Sunday, 19 February 2012

e a r l g r e y + m a c a r o n w e d d i n g b l i s s

We are doing it. We are totally jumping on the macaron band wagon when it comes to including amazing treats for guests at weddings. Whether it is a designer cake of towering macaron french goodness or a delicate gesture of tiny boxed earl grey macarons, your guests are sure to find your sentiment delightful. Perhaps you do not have patiseries near yet, may be slightly savvy in the kitchen? Why not try your hand at making them yourself? You'll be pleasantly surprised. Trust me.

{photo cortesy of Robert and Kathleen Photographers]

I'd always read about macarons in Enid Blyton's books but it wasn't until until my first encounter at Ladurée at Harrods in London that I fell in love with them. Since, I've been to various shops (there are many near me here in London) that sell these sublime delicacies. I'm not sure whether it's the beautiful crisp shell that bursts into the light chewy centre or the stunning display of macarons in full range of colours. I have a slight addiction to all things earl grey. From perfumes to sweet treats. My next tasting adventure will be to taste the delicate Earl Grey tea chocolate from Pierre Marcolini which I totally missed on my last trip to Belgium.

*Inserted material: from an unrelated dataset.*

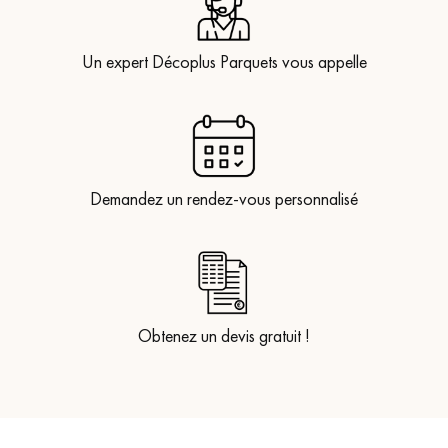
Un expert Décoplus Parquets vous appelle
Demandez un rendez-vous personnalisé
Obtenez un devis gratuit !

I came across this macaron receipe from Ottolenghi’s cookbook. They always have these amazing giant meringues in their window and I figure they can’t go too wrong with their macarons. This recipe is definately worth a try.

Base recipe for macarons

110g icing super
60g ground almonds (or almond meal)
2 free range egg whites (60 g)
40g caster sugar
2 tablespoons of ground earl grey tea leaves

Chocolate ganache

250g double cream
250g Greenbecks chocolate 66% cocoa (dark chocolate) chopped roughly
50g unsalted cold butter
4 tablespoons earl grey tea leaves

Heat up the oven until 170 degrees Celsius. (If your oven tends to overheat a bit, I would take it down a notch to 150 or 160 degrees Celsius because you don’t want your macarons to burn without the inside cooking.)
Sift the icing sugar and almond meal together. You can either use the almond meal, or grind it down finer so that it gives the macarons a finer texture.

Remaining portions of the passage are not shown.